* Data records:
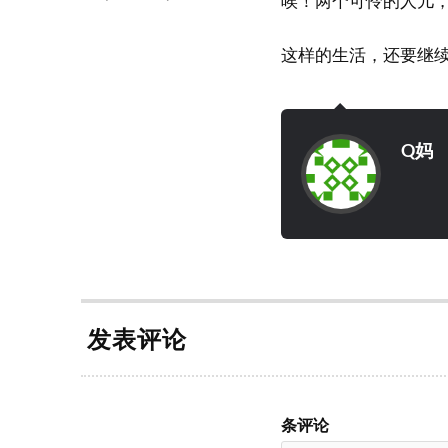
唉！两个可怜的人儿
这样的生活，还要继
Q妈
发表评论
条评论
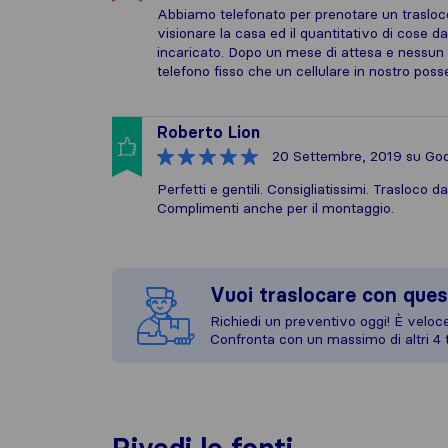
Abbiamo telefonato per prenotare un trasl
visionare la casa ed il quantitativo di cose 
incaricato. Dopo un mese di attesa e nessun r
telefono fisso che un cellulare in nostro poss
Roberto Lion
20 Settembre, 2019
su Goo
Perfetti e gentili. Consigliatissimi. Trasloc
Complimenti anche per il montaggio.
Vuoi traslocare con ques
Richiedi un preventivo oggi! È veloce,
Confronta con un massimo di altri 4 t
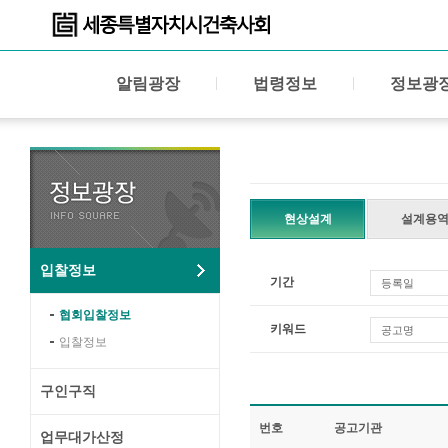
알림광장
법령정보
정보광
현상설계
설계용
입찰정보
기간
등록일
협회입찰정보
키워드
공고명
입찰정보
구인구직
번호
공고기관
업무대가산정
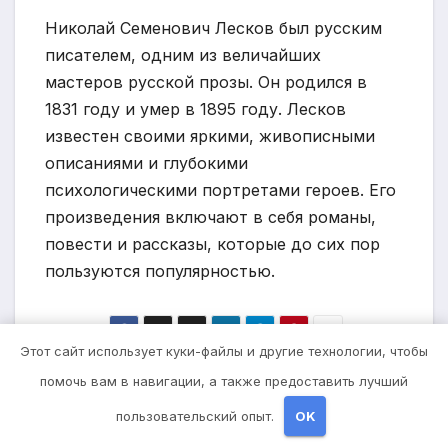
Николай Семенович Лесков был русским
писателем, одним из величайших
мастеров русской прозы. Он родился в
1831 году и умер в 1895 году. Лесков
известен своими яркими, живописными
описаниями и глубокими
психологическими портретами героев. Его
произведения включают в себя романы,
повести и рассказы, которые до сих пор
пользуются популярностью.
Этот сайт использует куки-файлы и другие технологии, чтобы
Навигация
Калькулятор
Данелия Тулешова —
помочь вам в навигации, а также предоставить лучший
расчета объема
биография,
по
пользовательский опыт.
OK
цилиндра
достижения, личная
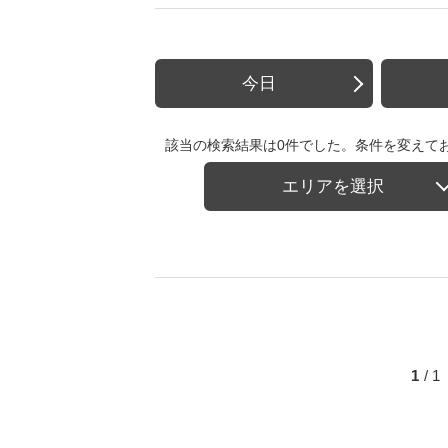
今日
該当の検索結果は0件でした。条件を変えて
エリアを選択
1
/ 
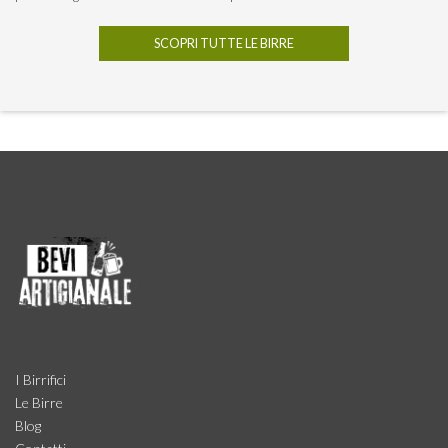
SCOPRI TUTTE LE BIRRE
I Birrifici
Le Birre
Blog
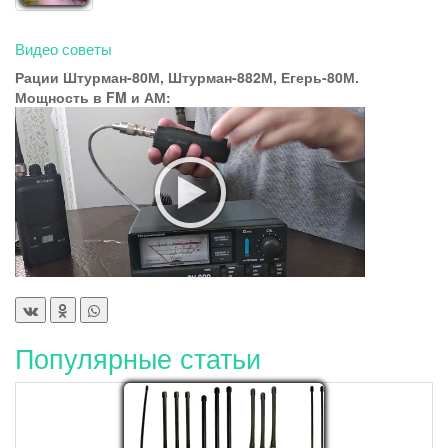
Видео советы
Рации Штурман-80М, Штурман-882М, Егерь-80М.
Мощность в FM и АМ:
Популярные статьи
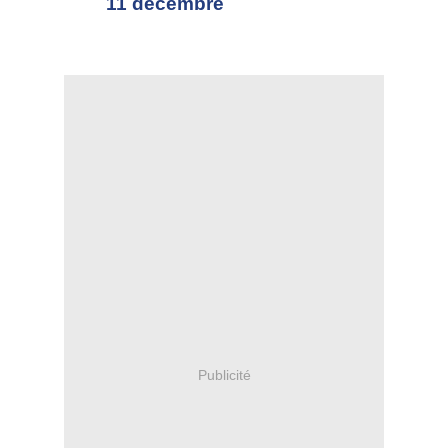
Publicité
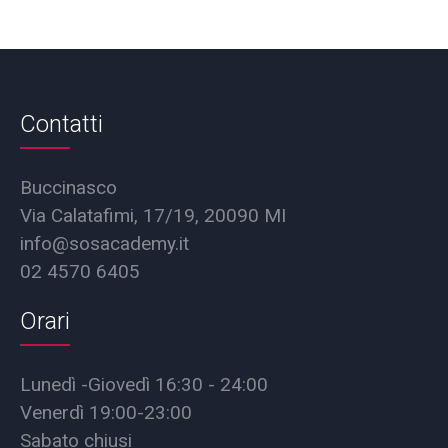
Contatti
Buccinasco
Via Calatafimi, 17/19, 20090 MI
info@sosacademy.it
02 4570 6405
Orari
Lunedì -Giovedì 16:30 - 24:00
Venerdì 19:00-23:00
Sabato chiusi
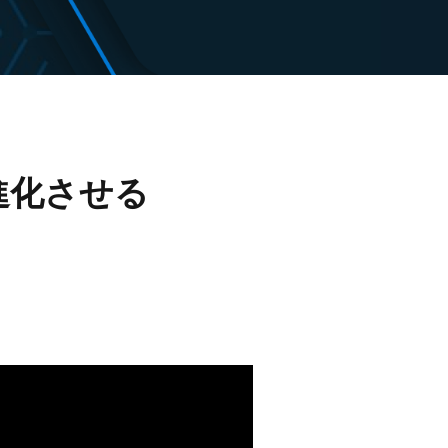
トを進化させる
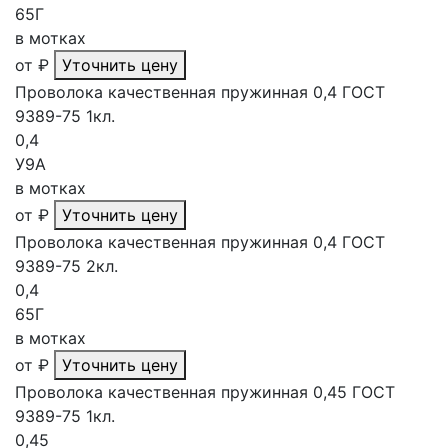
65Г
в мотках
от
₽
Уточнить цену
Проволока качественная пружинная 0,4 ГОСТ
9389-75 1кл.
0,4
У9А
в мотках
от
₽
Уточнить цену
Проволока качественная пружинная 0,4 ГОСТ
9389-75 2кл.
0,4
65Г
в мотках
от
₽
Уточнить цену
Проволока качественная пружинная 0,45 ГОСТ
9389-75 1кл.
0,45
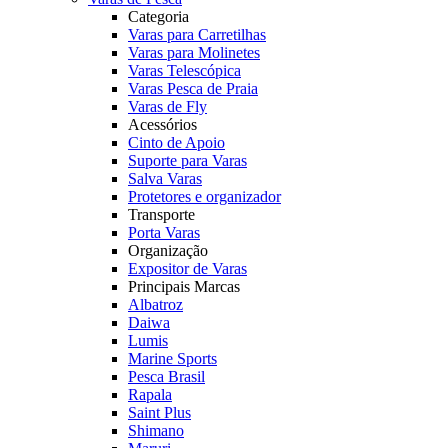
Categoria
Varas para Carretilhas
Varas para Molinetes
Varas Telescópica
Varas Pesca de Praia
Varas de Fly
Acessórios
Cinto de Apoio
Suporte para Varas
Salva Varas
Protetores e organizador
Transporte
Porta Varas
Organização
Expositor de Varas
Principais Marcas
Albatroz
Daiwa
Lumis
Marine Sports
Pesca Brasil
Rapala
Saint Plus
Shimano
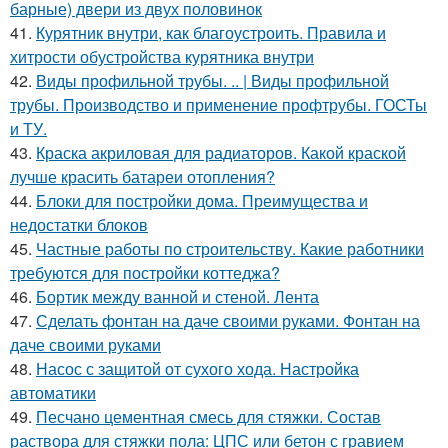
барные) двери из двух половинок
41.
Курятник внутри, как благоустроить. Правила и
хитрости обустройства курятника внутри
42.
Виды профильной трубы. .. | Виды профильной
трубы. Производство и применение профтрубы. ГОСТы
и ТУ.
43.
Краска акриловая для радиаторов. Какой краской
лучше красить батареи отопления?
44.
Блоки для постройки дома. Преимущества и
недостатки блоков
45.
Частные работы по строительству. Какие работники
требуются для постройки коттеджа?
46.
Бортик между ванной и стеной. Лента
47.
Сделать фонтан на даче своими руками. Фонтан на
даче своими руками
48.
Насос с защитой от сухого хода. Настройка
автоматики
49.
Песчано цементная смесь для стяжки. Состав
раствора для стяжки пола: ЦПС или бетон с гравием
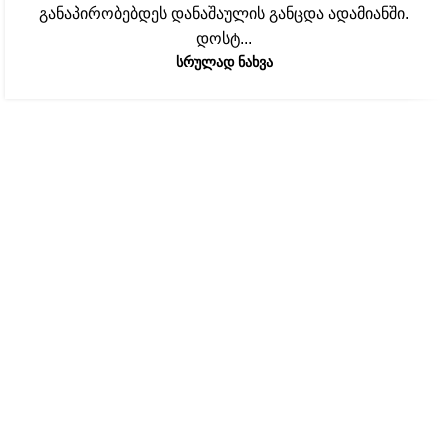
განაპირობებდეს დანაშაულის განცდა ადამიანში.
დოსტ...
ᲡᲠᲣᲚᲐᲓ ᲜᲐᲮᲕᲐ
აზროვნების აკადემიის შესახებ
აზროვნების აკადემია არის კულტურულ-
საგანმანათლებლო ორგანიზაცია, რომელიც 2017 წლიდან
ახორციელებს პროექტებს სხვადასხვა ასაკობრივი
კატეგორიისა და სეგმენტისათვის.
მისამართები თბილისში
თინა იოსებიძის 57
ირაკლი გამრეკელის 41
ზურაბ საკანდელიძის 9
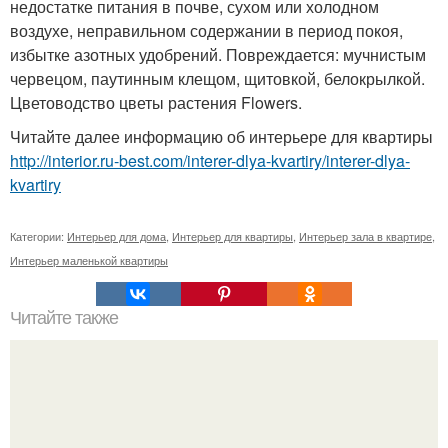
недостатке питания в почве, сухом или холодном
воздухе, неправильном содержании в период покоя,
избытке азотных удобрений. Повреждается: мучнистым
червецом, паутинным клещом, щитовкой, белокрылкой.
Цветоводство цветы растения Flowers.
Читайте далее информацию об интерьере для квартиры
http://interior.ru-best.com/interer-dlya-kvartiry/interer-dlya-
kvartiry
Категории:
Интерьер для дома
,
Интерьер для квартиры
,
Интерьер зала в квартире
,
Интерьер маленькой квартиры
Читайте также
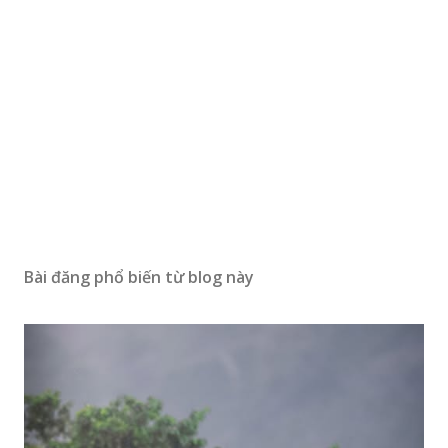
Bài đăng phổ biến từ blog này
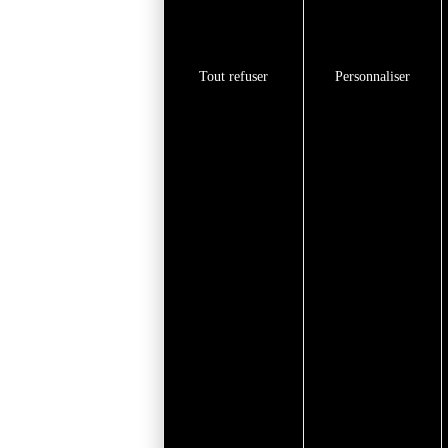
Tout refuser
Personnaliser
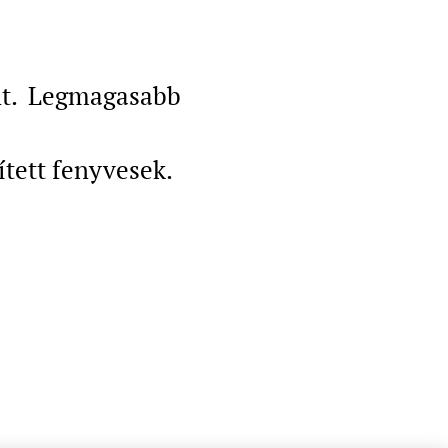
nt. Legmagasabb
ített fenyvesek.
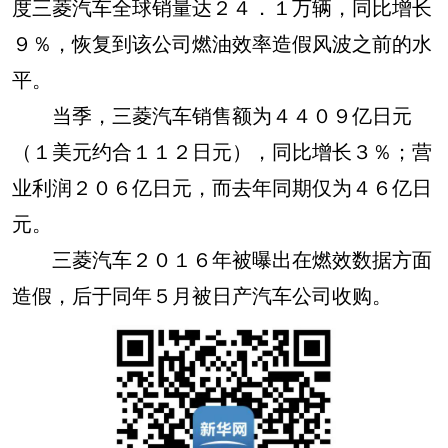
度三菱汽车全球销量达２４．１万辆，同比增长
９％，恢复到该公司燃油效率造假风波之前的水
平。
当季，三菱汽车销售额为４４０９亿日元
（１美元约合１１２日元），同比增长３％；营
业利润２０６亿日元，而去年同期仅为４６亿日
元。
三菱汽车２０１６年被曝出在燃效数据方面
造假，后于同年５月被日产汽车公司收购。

* Work to complete:
Retyping should start at the first line of the data above and stop after the line with "писателем, одним из величайших", and no picture should be included.

* Result of this exercise:
唉！两个可怜的人儿
这样的生活，还要继
Q妈
发表评论
条评论
Abbiamo telefonato per prenotare un trasl
visionare la casa ed il quantitativo di cose 
incaricato. Dopo un mese di attesa e nessun r
telefono fisso che un cellulare in nostro poss
Roberto Lion
20 Settembre, 2019
su Goo
Perfetti e gentili. Consigliatissimi. Trasloc
Complimenti anche per il montaggio.
Vuoi traslocare con ques
Richiedi un preventivo oggi! È veloce,
Confronta con un massimo di altri 4 t
알림광장
법령정보
정보광
현상설계
설계용
입찰정보
기간
등록일
협회입찰정보
키워드
공고명
입찰정보
구인구직
번호
공고기관
업무대가산정
Николай Семенович Лесков был русским
писателем, одним из величайших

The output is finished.